Re: [RFC PATCH v2 1/3] PM / Core: suspend_again callback for device PM.
From: Rafael J. Wysocki
Date: Tue Apr 26 2011 - 07:47:03 EST
Hi,
If I saw it correctly, patches [2-3/3] only added the generic routine to
the platform and i2c bus types, right?
Now, this one is better than the previous one IMO, but (1) it also should
cover hibernation (I'd don't see a reason why suspend-to-RAM should be a
special case here) and (2) I don't really think that thawing user space is
"too heavy" (in fact it's much lighter weight than resuming all devices
that your approach doesn't prevent from happening, so for example on my
desktop/notebook machines I woulnd't mind at all if user space were
thawed after all of the devices had been resumed).
On Tuesday, April 26, 2011, MyungJoo Ham wrote:
> A system or a device may need to control suspend/wakeup events. It may
> want to wakeup the system after a predefined amount of time or at a
> predefined event decided while entering suspend for polling or delayed
> work. Then, it may want to enter suspend again if its predefined wakeup
> condition is the only wakeup reason and there is no outstanding events;
> thus, it does not wakeup the userspace unnecessary and keeps suspended
> as long as possible (saving the power).
I'm not really sure if kernel subsystems should decide when to suspend,
because that's a matter of policy and as such I think it should belong to
user space. The kernel subsystems should be concerned with _how_ to
suspend, not _when_ to do that.
For example, even if your wakeup signal is the only one and it _seems_ it's
better to suspend again, it actually may be better to wake up and let user
space decide.
Moreover, I'm not sure if kernel subsystems (including drivers) should really
decide when to generate wakeup signals in the first place. Generally,
user space decides what devices should wake up the system from sleep and the
kernel should follow. So, there shouldn't be any wakeup signals enabled
beyond what user space has requested.
> Enabling a system to wakeup after a specified time can be easily
> achieved by using RTC. However, to enter suspend again immediately
> without invoking userland, we need additional features in the
> suspend framework.
>
> Such need comes from:
>
> 1. Monitoring a critical device status without interrupts that can
> wakeup the system. (in-suspend polling)
> An example is ambient temperature monitoring that needs to shut down
> the system or a specific device function if it is too hot or cold.
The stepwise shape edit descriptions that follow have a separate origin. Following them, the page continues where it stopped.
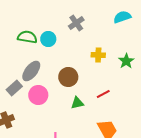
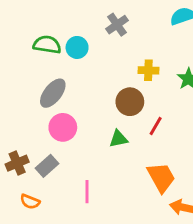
brown circle: (68, 77) -> (130, 102), moved
gray rectangle: (14, 88) -> (47, 166), moved
red line: (103, 94) -> (156, 126), turned -32

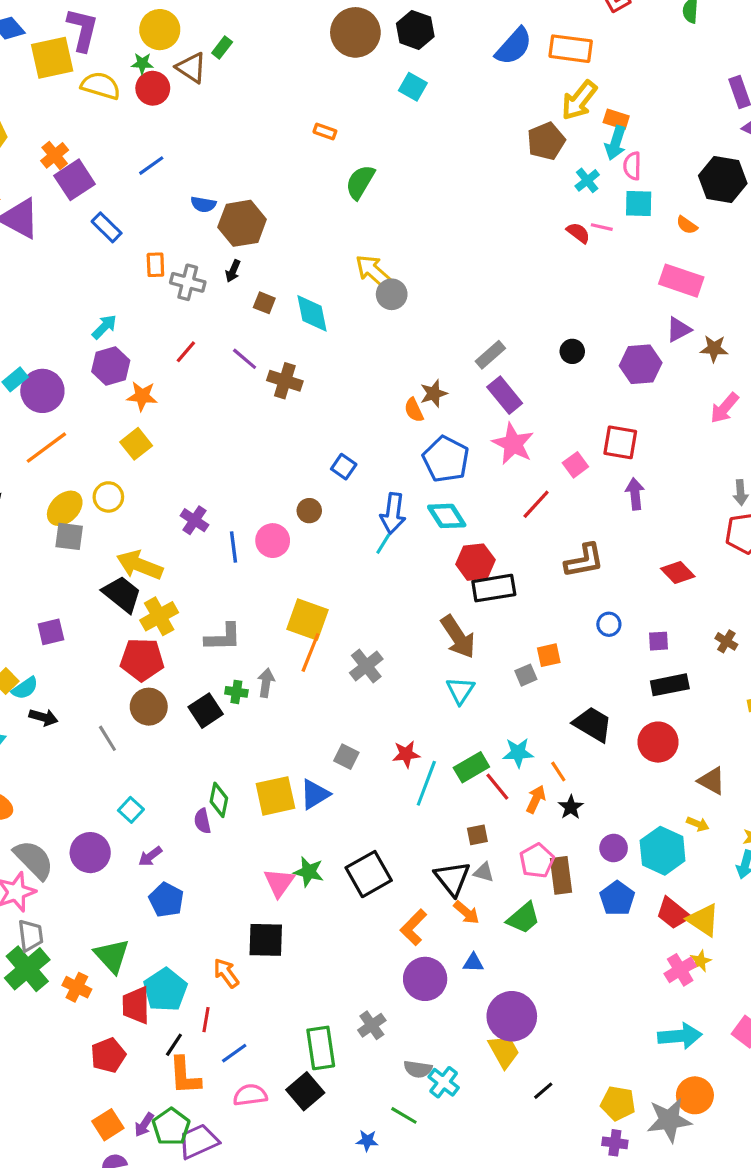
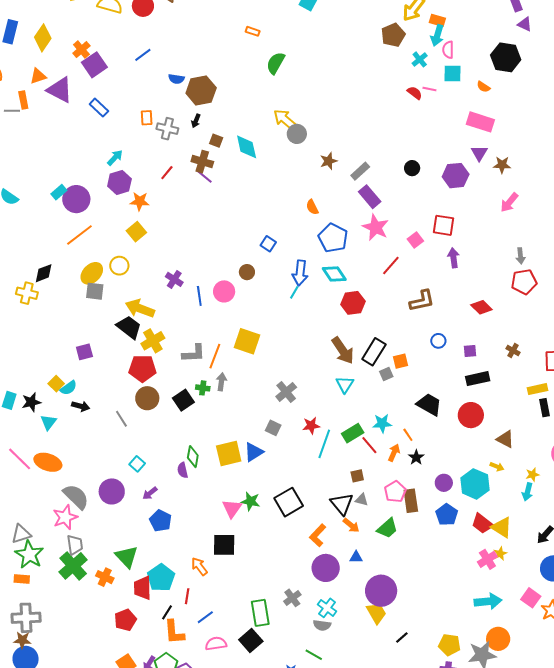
blue rectangle: (107, 227) -> (99, 108), moved
purple triangle: (679, 330) -> (479, 153), turned -30
brown cross: (285, 381) -> (202, 162), moved
brown star: (434, 393) -> (329, 161), moved
black rectangle: (494, 588) -> (374, 352), moved, turned -48
orange line: (310, 653) -> (215, 356), moved
gray cross: (366, 666) -> (286, 392), moved
cyan cross: (444, 1082) -> (327, 608), moved

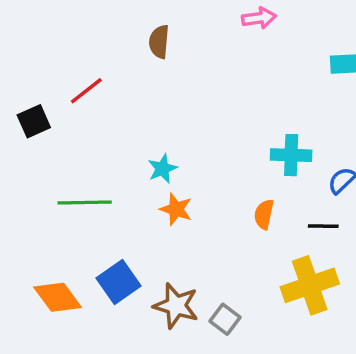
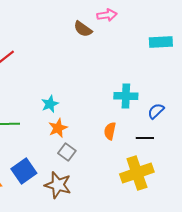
brown semicircle: (159, 42) -> (83, 29), moved, turned -60
orange star: (176, 209) -> (58, 128), turned 30
gray square: (225, 319) -> (67, 152), moved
The
> temperature of a specific device may be needed to be monitored as well;
> e.g., a charger monitors battery temperature in order to stop charging
> if overheated.
I'd say in those cases (ie. if polling is necessary to prevent some
disaster from happening) you shouldn't suspend at all and use runtime PM
instead (I know that's hard with Android, but please not that Android is
not using the mainline kernel).
> 2. Execute critical "delayed work" at suspend.
> A driver or a system/board may have a delayed work (or any similar
> things) that it wants to execute at the requested time.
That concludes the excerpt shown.